- Goal of the exercise
Your job is to set down the stretch of entries that opens with the line containing "pharmacie du marché (2 allées" and closes with the line containing "pharmacie Palobart (Laguépie)". Keep both end lines, copy each exactly, and add nothing.

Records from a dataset
________________________________________

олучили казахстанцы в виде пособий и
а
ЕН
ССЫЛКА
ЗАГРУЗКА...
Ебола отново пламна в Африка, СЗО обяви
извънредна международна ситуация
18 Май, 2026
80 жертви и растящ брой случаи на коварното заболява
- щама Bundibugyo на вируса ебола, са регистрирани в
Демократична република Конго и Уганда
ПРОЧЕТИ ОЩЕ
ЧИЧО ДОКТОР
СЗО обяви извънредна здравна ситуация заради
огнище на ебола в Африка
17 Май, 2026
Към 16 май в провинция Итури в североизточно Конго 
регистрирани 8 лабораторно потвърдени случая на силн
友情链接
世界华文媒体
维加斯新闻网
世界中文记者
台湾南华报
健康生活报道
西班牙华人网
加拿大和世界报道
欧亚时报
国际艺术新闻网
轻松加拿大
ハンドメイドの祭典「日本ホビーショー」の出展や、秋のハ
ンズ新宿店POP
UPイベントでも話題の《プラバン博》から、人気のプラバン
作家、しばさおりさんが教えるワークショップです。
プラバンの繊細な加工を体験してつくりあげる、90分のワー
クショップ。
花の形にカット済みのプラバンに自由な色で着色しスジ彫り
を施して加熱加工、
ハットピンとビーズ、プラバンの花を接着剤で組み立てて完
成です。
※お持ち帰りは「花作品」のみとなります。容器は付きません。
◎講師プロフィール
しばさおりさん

________________________________________

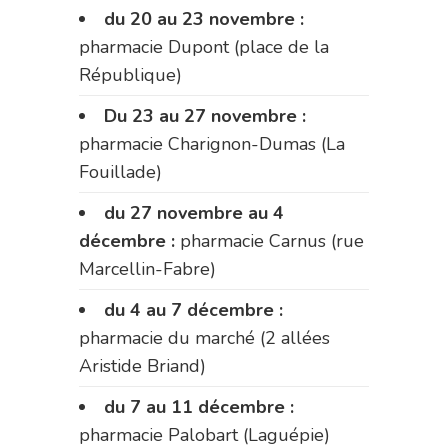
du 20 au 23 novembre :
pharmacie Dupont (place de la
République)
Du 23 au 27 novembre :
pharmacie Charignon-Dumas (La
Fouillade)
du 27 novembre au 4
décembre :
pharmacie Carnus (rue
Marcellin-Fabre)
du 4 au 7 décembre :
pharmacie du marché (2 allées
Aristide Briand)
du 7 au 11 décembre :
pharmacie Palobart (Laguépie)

________________________________________

- Solution
pharmacie du marché (2 allées
Aristide Briand)
du 7 au 11 décembre :
pharmacie Palobart (Laguépie)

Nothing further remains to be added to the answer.